Nature de la protection consulaire
Dès qu'il est informé de l'arrestation d'un Français par les autorités locales, le Consul sollicite auprès de celles-ci l'autorisation de lui rendre visite et s'assure ainsi que les lois locales en matière de protection des prisonniers et des droits de la défense sont appliquées (durée de la garde à vue par exemple). Il s'assure également des conditions matérielles de détention et d'accès aux soins médicaux en cas de besoin. Pendant la durée de l'arrestation le consul pourra, si le Français arrêté le souhaite, venir lui rendre visite et, sous réserve des règles pénitentiaires applicables localement, facilitera l'acheminement d'argent, d'effets personnels (limités) que ses proches souhaiteraient lui faire parvenir, ainsi que le traitement médical et les médicaments que pourrait requérir son état de santé. Les informations communiquées aux services consulaires concernant la situation des Français arrêtés ont un caractère confidentiel, conformément à la loi sur la protection de la vie privée. Si le Français arrêté le souhaite - et seulement dans ce cas - le Consul fera prévenir sa famille en France de sa situation.

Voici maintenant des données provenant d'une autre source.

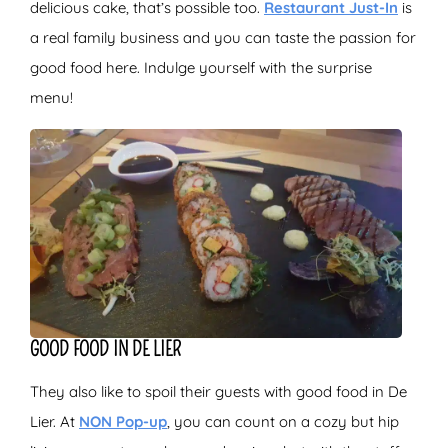
delicious cake, that’s possible too.
Restaurant Just-In
is
a real family business and you can taste the passion for
good food here. Indulge yourself with the surprise
menu!
GOOD FOOD IN DE LIER
They also like to spoil their guests with good food in De
Lier. At
NON Pop-up
, you can count on a cozy but hip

Le Consul peut fournir au Français arrêté une liste d'avocats, francophones dans la mesure du possible, pour lui prêter une assistance judiciaire et le défendre. Dans tous les cas les honoraires de l'avocat sont à la charge de la personne arrêtée (ou à celle de ses proches). Les Français ne pouvant ou ne souhaitant pas rétribuer un avocat, pourront solliciter des autorités judiciaires locales le concours d'un avocat commis d'office, si une telle possibilité existe dans le droit du pays d'arrestation. Dans la mesure du possible, un agent consulaire sera observateur aux audiences du procès, pour s'assurer que le Français arrêté est assisté, si nécessaire, d'un traducteur et que les droits de la défense sont respectés. Il ne peut cependant, en aucun cas, se substituer à un avocat pour assurer sa défense.
Si vous avez connaissance de l'arrestation à l'étranger d'un de vos proches de nationalité française, il est conseillé de prendre immédiatement contact avec le : Ministère des Affaires étrangères et européennes, Sous-direction de la Sécurité et de la Protection des Personnes.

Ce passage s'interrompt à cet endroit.